Insurance + bonding capacity

Vendor confirms ability to meet insurance and bonding minimums per the terms section. Carrier financial strength rating (A or better from AM Best is standard).

PQ-06

Conflict-of-interest disclosure

Existing relationships with the client, with the client's competitors, with the client's board / executives. Disclosure-based; conflicts may be acceptable subject to information barriers.

PQ-07

Litigation + regulatory history

Material litigation pending or resolved in the past 3 years. Regulatory enforcement actions. Pass / fail based on materiality and relevance to the engagement.

PQ-08

Diversity certifications (if required)

Minority-, women-, veteran-, or small-business certifications from recognised bodies (NMSDC, WBENC, NVBDC, SBA). Required only when client policy mandates supplier diversity targets.

Part II / Financial stability

Financial Stability Tests Beyond Self-Disclosure

Vendor financial stability matters because vendor insolvency mid engagement is the worst possible outcome. The disengagement is expensive, the data and IP recovery is fraught, the replacement is rushed. Three independent data sources should triangulate the picture rather than relying on vendor self disclosure alone.

  1. Audited financial statements. Past 2 to 3 years. Look for revenue growth, profitability trend, current ratio (current assets / current liabilities; 1.5+ is healthy), and net cash position. For private companies that resist disclosure, request a summary letter from the auditor confirming the firm is a going concern without qualification.
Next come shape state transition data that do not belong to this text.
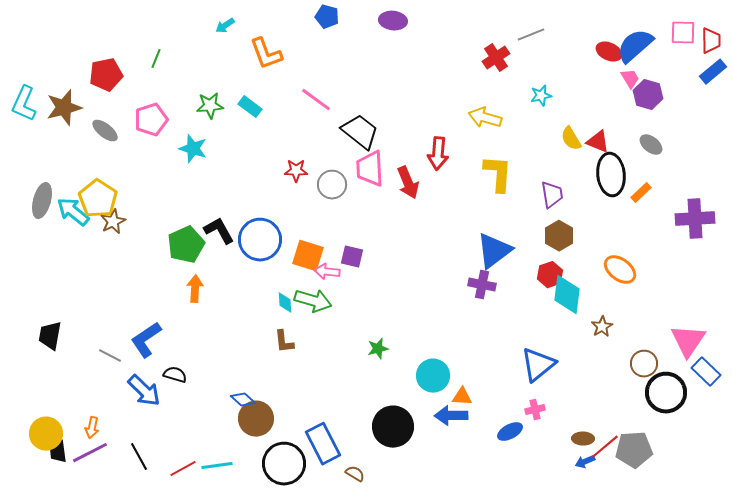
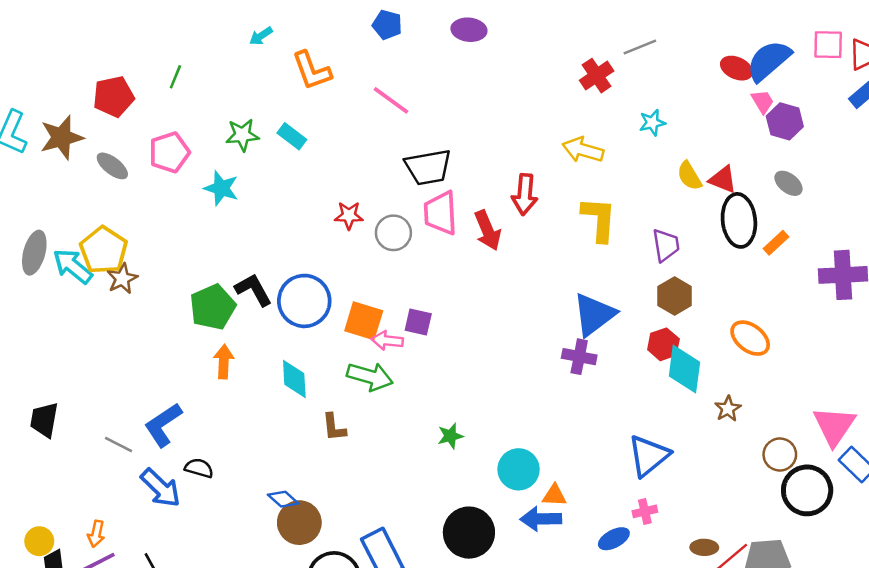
pink line: (316, 100) -> (391, 100), moved
black trapezoid: (360, 132) -> (428, 167), turned 132
cyan diamond: (285, 303) -> (294, 379), moved, size x1.5
yellow circle: (46, 434) -> (39, 541), size x0.7

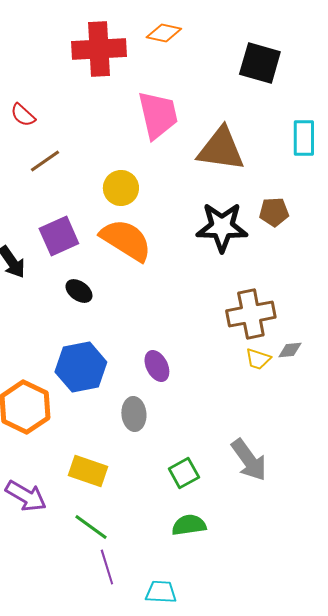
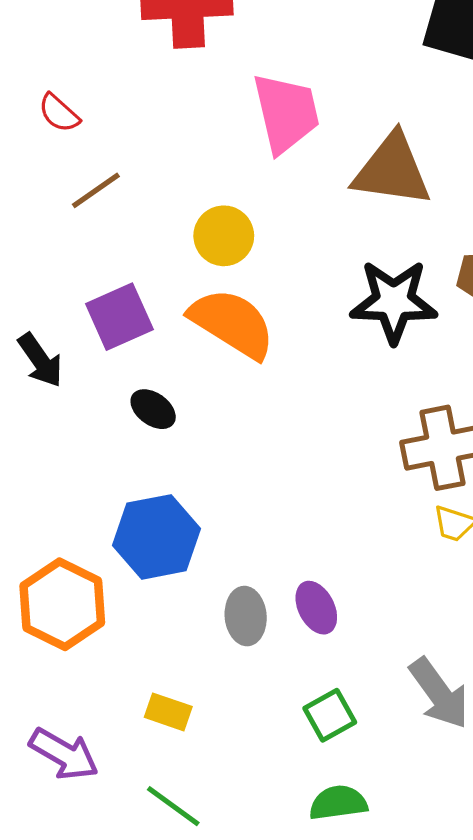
purple ellipse: (157, 366) -> (316, 608), moved
yellow rectangle: (88, 471) -> (168, 712), size x0.7

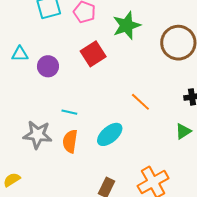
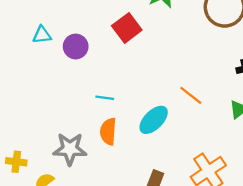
orange line: (140, 102) -> (191, 95), moved
gray star: (37, 135) -> (70, 149), moved

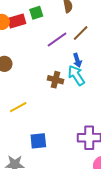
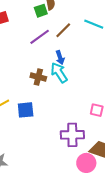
green square: (36, 13) -> (41, 11), moved
blue square: (38, 141) -> (26, 110), moved

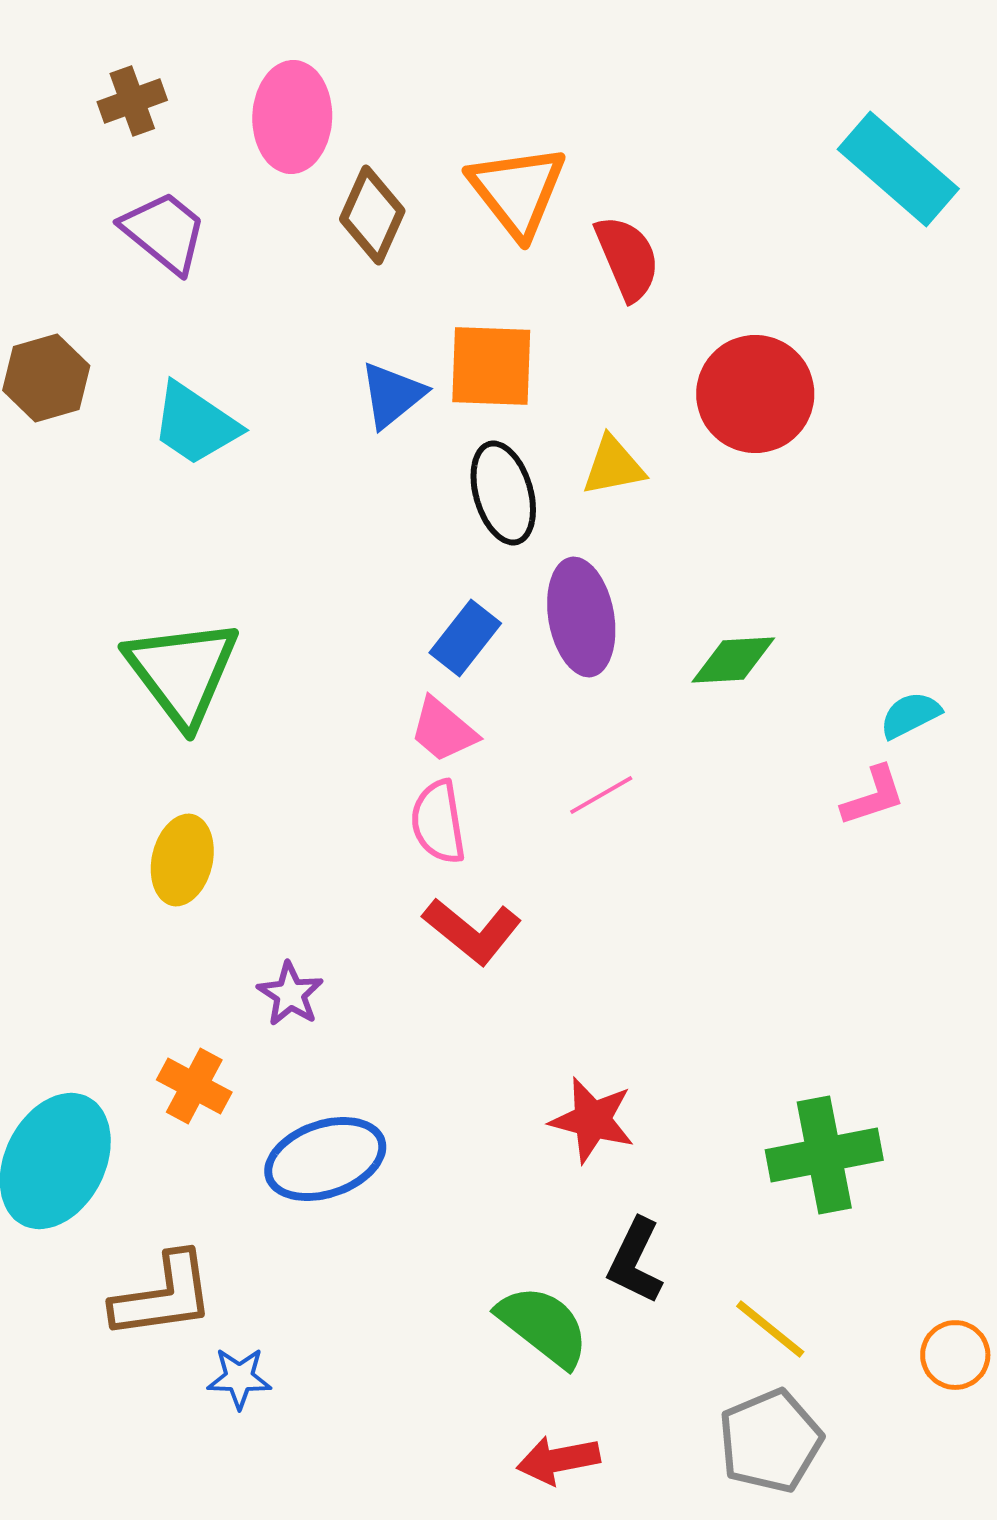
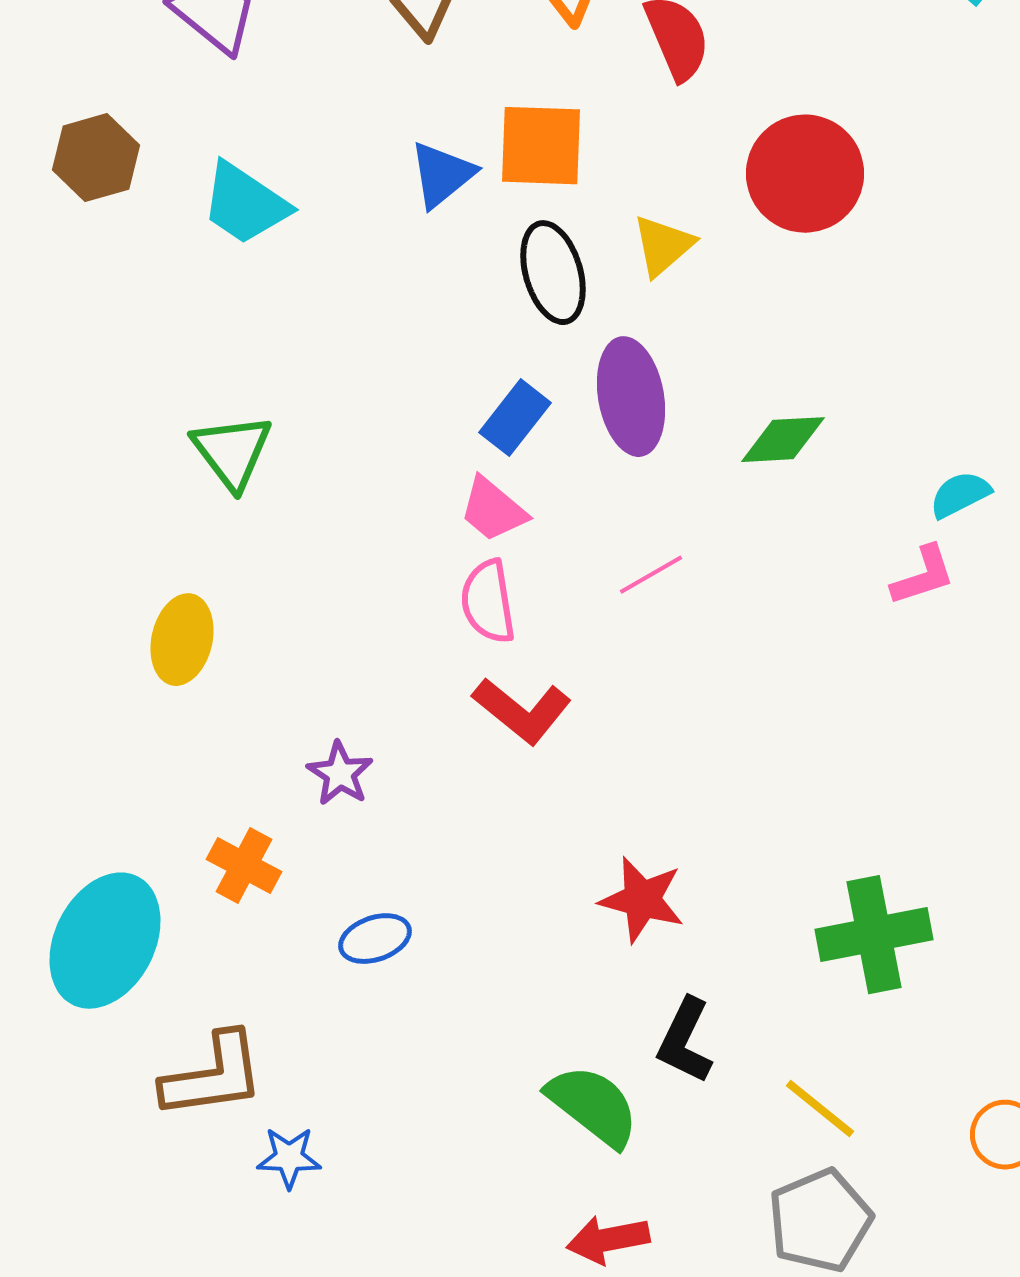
yellow triangle: (613, 466) -> (663, 246), turned -30
green triangle: (182, 672) -> (232, 452), size x0.7
yellow ellipse: (182, 860) -> (182, 640), moved
blue ellipse: (325, 1159) -> (375, 939), size x0.6

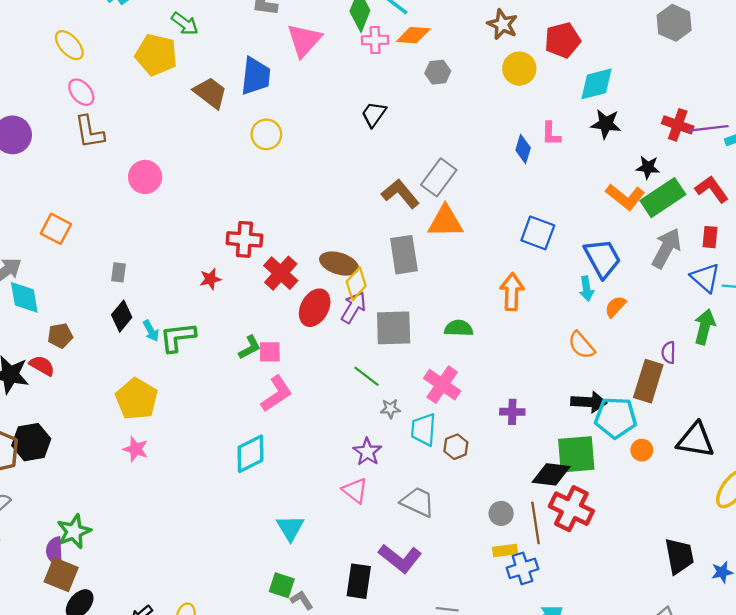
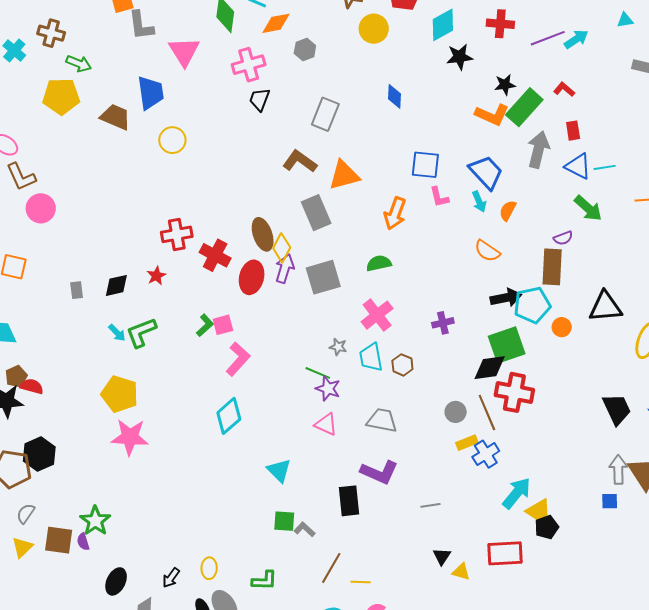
pink cross: (375, 40) -> (249, 65), moved, size x1.4
red cross: (678, 125) -> (500, 24), moved
pink L-shape: (551, 134) -> (439, 197), moved
pink circle: (145, 177) -> (41, 208), moved
gray rectangle: (439, 177) -> (325, 114), moved
red L-shape: (712, 189) -> (564, 89), size x0.7
brown ellipse: (339, 264) -> (263, 234), turned 68
orange arrow: (512, 292) -> (395, 213), moved, turned -148
black diamond: (122, 316) -> (116, 285), moved, turned 52
green arrow: (705, 327) -> (588, 208), turned 132
brown pentagon: (60, 336) -> (16, 376), moved
purple semicircle: (669, 352) -> (563, 238), turned -96
green line: (367, 376) -> (318, 373), moved
pink cross: (442, 385) -> (377, 315), turned 32
gray star: (390, 409) -> (338, 347), turned 30
pink star: (136, 449) -> (130, 437), size x1.6
purple semicircle: (55, 551) -> (83, 542), size x0.7
brown square: (61, 575) -> (59, 540), moved

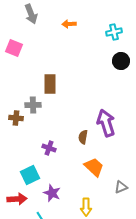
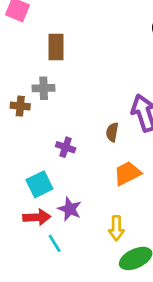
brown rectangle: (50, 84) -> (56, 47), moved
orange trapezoid: (94, 167) -> (127, 173), turned -70
red arrow: (17, 199) -> (37, 217), moved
For very small vendors, this may not be feasible; use other sources.
  2. Dun & Bradstreet Paydex score. Industry benchmark for payment history with the vendor's own suppliers. Paydex 80+ indicates the vendor pays on time; below 60 indicates payment problems that often precede liquidity crises. The D&B report is widely accepted as an independent reference.
  3. Independent credit rating. For vendors with public credit ratings (S&P, Moody's, Fitch), the rating provides a third-party assessment of default risk. Investment-grade ratings (BBB- / Baa3 or higher) are generally low-risk; speculative-grade ratings warrant deeper review.
  4. References on financial reliability. For smaller vendors without audited financials or D&B ratings, references should be asked specifically about vendor financial reliability: have invoices been honoured, have promised resources been delivered, have there been signals of stress in the engagement.
Part III / Reference checks

The Reference Check Protocol

Reference checks are usually conducted poorly: an evaluator schedules a 30 minute call with the vendor's most enthusiastic customer and walks away reassured. The reference check protocol is to talk to multiple references including ex clients, ask the same six questions of each, and triangulate the answers.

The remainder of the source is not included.